*** Data to use ***
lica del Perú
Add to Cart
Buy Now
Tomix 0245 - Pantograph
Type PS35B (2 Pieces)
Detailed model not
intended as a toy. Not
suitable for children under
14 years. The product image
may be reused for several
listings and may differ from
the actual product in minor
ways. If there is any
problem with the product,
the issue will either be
*** End of Data to use ***
*** Data to use ***
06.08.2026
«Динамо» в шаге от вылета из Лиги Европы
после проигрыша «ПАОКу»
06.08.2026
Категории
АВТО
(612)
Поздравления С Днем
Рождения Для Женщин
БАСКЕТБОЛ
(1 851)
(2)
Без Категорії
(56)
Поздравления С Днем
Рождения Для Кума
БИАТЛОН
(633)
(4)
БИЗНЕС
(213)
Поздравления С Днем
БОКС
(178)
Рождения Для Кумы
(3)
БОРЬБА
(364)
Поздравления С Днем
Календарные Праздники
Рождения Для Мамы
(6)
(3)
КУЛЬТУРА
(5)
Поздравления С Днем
*** End of Data to use ***
> _Aim of the task_
Everything from the line with "lica del Perú" through the line with "the issue will either be" should be written out exactly as it appears above, end lines included, and nothing outside that range.

> _Response area_
lica del Perú
Add to Cart
Buy Now
Tomix 0245 - Pantograph
Type PS35B (2 Pieces)
Detailed model not
intended as a toy. Not
suitable for children under
14 years. The product image
may be reused for several
listings and may differ from
the actual product in minor
ways. If there is any
problem with the product,
the issue will either be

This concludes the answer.